Exercise inputs.
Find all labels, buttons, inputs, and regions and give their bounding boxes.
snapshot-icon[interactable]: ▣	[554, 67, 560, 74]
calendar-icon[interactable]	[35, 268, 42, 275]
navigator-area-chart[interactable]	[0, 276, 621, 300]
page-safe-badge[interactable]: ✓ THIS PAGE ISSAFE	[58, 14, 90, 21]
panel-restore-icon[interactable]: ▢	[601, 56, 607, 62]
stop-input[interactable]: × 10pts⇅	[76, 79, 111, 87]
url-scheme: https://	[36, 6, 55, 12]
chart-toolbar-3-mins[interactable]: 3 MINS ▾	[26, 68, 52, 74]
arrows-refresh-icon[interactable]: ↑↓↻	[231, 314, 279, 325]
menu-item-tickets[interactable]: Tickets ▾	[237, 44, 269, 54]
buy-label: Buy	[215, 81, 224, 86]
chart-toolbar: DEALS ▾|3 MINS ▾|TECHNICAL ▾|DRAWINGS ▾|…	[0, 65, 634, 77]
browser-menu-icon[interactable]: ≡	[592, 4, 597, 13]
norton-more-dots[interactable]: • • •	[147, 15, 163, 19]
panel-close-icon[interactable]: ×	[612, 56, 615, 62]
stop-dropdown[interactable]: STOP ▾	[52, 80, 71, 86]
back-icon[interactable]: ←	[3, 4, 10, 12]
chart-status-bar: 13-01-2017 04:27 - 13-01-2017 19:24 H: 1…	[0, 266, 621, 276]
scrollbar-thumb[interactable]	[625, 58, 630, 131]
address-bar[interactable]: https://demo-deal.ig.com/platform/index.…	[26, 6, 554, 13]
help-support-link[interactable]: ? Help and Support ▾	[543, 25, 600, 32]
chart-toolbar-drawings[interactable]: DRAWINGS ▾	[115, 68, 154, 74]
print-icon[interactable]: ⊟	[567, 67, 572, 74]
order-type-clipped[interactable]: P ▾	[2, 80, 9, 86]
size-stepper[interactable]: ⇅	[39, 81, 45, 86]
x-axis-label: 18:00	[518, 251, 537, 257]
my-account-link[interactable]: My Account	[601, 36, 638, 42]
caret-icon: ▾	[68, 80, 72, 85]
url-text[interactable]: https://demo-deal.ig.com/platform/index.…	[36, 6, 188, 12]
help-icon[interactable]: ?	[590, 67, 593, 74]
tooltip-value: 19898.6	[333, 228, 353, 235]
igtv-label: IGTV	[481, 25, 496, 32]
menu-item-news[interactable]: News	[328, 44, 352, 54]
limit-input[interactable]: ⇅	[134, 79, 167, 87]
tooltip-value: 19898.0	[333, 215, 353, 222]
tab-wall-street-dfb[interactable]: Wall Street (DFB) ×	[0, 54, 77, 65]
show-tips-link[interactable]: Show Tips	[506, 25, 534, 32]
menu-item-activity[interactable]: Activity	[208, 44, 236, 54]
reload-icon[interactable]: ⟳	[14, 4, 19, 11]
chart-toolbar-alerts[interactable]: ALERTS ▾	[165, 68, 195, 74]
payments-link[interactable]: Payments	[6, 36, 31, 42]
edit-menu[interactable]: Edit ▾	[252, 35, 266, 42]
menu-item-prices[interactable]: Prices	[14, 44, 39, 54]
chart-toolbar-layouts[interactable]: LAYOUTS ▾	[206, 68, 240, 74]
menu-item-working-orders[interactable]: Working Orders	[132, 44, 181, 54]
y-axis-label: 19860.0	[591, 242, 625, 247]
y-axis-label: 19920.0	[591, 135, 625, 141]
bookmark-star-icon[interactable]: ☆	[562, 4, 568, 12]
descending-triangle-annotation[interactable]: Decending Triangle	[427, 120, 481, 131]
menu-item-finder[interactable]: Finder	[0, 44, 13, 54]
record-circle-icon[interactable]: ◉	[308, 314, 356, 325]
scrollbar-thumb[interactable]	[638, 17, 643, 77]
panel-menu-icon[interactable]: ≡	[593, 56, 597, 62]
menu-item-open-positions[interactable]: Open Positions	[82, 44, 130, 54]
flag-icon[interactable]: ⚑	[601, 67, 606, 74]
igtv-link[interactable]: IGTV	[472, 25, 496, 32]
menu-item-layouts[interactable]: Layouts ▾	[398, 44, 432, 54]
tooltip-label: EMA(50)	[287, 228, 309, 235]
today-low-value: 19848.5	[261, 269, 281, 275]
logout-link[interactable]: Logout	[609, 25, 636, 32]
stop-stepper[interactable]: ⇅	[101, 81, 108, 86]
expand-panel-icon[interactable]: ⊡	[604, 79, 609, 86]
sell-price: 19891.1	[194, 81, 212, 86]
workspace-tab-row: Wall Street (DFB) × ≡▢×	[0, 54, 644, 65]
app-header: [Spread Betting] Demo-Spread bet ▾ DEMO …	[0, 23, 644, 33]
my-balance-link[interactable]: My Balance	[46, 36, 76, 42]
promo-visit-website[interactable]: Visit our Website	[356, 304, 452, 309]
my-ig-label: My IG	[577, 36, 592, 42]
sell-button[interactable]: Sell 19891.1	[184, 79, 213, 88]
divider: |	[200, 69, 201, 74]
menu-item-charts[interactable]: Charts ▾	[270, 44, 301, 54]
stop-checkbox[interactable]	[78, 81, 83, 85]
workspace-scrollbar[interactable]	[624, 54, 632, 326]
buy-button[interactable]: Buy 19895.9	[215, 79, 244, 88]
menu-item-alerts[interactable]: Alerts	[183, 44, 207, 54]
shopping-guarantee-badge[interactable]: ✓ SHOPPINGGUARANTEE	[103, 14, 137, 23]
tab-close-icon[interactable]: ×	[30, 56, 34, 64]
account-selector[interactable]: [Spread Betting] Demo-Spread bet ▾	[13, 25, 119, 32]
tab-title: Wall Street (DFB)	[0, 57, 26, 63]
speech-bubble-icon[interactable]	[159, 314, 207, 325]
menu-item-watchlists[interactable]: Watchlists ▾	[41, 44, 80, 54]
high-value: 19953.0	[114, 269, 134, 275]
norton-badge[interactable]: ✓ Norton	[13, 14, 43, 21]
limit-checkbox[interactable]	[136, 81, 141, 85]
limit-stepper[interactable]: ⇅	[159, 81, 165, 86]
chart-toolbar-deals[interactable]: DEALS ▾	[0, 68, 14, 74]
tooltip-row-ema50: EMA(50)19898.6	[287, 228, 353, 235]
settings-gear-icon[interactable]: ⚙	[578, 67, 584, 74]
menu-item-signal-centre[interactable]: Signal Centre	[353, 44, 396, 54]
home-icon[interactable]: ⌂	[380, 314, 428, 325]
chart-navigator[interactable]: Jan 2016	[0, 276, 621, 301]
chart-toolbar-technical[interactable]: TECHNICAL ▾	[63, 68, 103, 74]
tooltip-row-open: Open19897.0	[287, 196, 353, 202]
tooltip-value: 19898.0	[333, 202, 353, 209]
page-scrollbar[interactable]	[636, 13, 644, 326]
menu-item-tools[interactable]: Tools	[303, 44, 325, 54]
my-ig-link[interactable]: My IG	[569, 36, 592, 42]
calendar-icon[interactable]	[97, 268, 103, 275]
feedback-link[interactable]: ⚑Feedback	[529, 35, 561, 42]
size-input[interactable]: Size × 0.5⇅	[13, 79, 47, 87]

Problem to solve. Restate the full material word for word.

Final answer.
Find all labels, buttons, inputs, and regions and give their bounding boxes.
snapshot-icon[interactable]: ▣	[554, 67, 560, 74]
calendar-icon[interactable]	[35, 268, 42, 275]
navigator-area-chart[interactable]	[0, 276, 621, 300]
page-safe-badge[interactable]: ✓ THIS PAGE ISSAFE	[58, 14, 90, 21]
panel-restore-icon[interactable]: ▢	[601, 56, 607, 62]
stop-input[interactable]: × 10pts⇅	[76, 79, 111, 87]
url-scheme: https://	[36, 6, 55, 12]
chart-toolbar-3-mins[interactable]: 3 MINS ▾	[26, 68, 52, 74]
arrows-refresh-icon[interactable]: ↑↓↻	[231, 314, 279, 325]
menu-item-tickets[interactable]: Tickets ▾	[237, 44, 269, 54]
buy-label: Buy	[215, 81, 224, 86]
chart-toolbar: DEALS ▾|3 MINS ▾|TECHNICAL ▾|DRAWINGS ▾|…	[0, 65, 634, 77]
browser-menu-icon[interactable]: ≡	[592, 4, 597, 13]
norton-more-dots[interactable]: • • •	[147, 15, 163, 19]
panel-close-icon[interactable]: ×	[612, 56, 615, 62]
stop-dropdown[interactable]: STOP ▾	[52, 80, 71, 86]
back-icon[interactable]: ←	[3, 4, 10, 12]
chart-status-bar: 13-01-2017 04:27 - 13-01-2017 19:24 H: 1…	[0, 266, 621, 276]
scrollbar-thumb[interactable]	[625, 58, 630, 131]
address-bar[interactable]: https://demo-deal.ig.com/platform/index.…	[26, 6, 554, 13]
help-support-link[interactable]: ? Help and Support ▾	[543, 25, 600, 32]
chart-toolbar-drawings[interactable]: DRAWINGS ▾	[115, 68, 154, 74]
print-icon[interactable]: ⊟	[567, 67, 572, 74]
order-type-clipped[interactable]: P ▾	[2, 80, 9, 86]
size-stepper[interactable]: ⇅	[39, 81, 45, 86]
x-axis-label: 18:00	[518, 251, 537, 257]
my-account-link[interactable]: My Account	[601, 36, 638, 42]
caret-icon: ▾	[68, 80, 72, 85]
url-text[interactable]: https://demo-deal.ig.com/platform/index.…	[36, 6, 188, 12]
help-icon[interactable]: ?	[590, 67, 593, 74]
tooltip-value: 19898.6	[333, 228, 353, 235]
igtv-label: IGTV	[481, 25, 496, 32]
menu-item-news[interactable]: News	[328, 44, 352, 54]
limit-input[interactable]: ⇅	[134, 79, 167, 87]
tooltip-value: 19898.0	[333, 215, 353, 222]
tab-wall-street-dfb[interactable]: Wall Street (DFB) ×	[0, 54, 77, 65]
show-tips-link[interactable]: Show Tips	[506, 25, 534, 32]
menu-item-activity[interactable]: Activity	[208, 44, 236, 54]
reload-icon[interactable]: ⟳	[14, 4, 19, 11]
chart-toolbar-alerts[interactable]: ALERTS ▾	[165, 68, 195, 74]
payments-link[interactable]: Payments	[6, 36, 31, 42]
edit-menu[interactable]: Edit ▾	[252, 35, 266, 42]
menu-item-prices[interactable]: Prices	[14, 44, 39, 54]
chart-toolbar-layouts[interactable]: LAYOUTS ▾	[206, 68, 240, 74]
menu-item-working-orders[interactable]: Working Orders	[132, 44, 181, 54]
y-axis-label: 19860.0	[591, 242, 625, 247]
y-axis-label: 19920.0	[591, 135, 625, 141]
bookmark-star-icon[interactable]: ☆	[562, 4, 568, 12]
descending-triangle-annotation[interactable]: Decending Triangle	[427, 120, 481, 131]
menu-item-finder[interactable]: Finder	[0, 44, 13, 54]
record-circle-icon[interactable]: ◉	[308, 314, 356, 325]
scrollbar-thumb[interactable]	[638, 17, 643, 77]
panel-menu-icon[interactable]: ≡	[593, 56, 597, 62]
menu-item-open-positions[interactable]: Open Positions	[82, 44, 130, 54]
flag-icon[interactable]: ⚑	[601, 67, 606, 74]
igtv-link[interactable]: IGTV	[472, 25, 496, 32]
menu-item-layouts[interactable]: Layouts ▾	[398, 44, 432, 54]
tooltip-label: EMA(50)	[287, 228, 309, 235]
today-low-value: 19848.5	[261, 269, 281, 275]
logout-link[interactable]: Logout	[609, 25, 636, 32]
stop-stepper[interactable]: ⇅	[101, 81, 108, 86]
expand-panel-icon[interactable]: ⊡	[604, 79, 609, 86]
sell-price: 19891.1	[194, 81, 212, 86]
workspace-tab-row: Wall Street (DFB) × ≡▢×	[0, 54, 644, 65]
app-header: [Spread Betting] Demo-Spread bet ▾ DEMO …	[0, 23, 644, 33]
my-balance-link[interactable]: My Balance	[46, 36, 76, 42]
promo-visit-website[interactable]: Visit our Website	[356, 304, 452, 309]
my-ig-label: My IG	[577, 36, 592, 42]
sell-button[interactable]: Sell 19891.1	[184, 79, 213, 88]
divider: |	[200, 69, 201, 74]
menu-item-charts[interactable]: Charts ▾	[270, 44, 301, 54]
stop-checkbox[interactable]	[78, 81, 83, 85]
workspace-scrollbar[interactable]	[624, 54, 632, 326]
buy-button[interactable]: Buy 19895.9	[215, 79, 244, 88]
menu-item-alerts[interactable]: Alerts	[183, 44, 207, 54]
shopping-guarantee-badge[interactable]: ✓ SHOPPINGGUARANTEE	[103, 14, 137, 23]
tab-close-icon[interactable]: ×	[30, 56, 34, 64]
account-selector[interactable]: [Spread Betting] Demo-Spread bet ▾	[13, 25, 119, 32]
tab-title: Wall Street (DFB)	[0, 57, 26, 63]
speech-bubble-icon[interactable]	[159, 314, 207, 325]
menu-item-watchlists[interactable]: Watchlists ▾	[41, 44, 80, 54]
high-value: 19953.0	[114, 269, 134, 275]
norton-badge[interactable]: ✓ Norton	[13, 14, 43, 21]
limit-checkbox[interactable]	[136, 81, 141, 85]
limit-stepper[interactable]: ⇅	[159, 81, 165, 86]
chart-toolbar-deals[interactable]: DEALS ▾	[0, 68, 14, 74]
tooltip-row-ema50: EMA(50)19898.6	[287, 228, 353, 235]
settings-gear-icon[interactable]: ⚙	[578, 67, 584, 74]
menu-item-signal-centre[interactable]: Signal Centre	[353, 44, 396, 54]
home-icon[interactable]: ⌂	[380, 314, 428, 325]
chart-navigator[interactable]: Jan 2016	[0, 276, 621, 301]
chart-toolbar-technical[interactable]: TECHNICAL ▾	[63, 68, 103, 74]
tooltip-row-open: Open19897.0	[287, 196, 353, 202]
tooltip-value: 19898.0	[333, 202, 353, 209]
page-scrollbar[interactable]	[636, 13, 644, 326]
menu-item-tools[interactable]: Tools	[303, 44, 325, 54]
my-ig-link[interactable]: My IG	[569, 36, 592, 42]
calendar-icon[interactable]	[97, 268, 103, 275]
feedback-link[interactable]: ⚑Feedback	[529, 35, 561, 42]
size-input[interactable]: Size × 0.5⇅	[13, 79, 47, 87]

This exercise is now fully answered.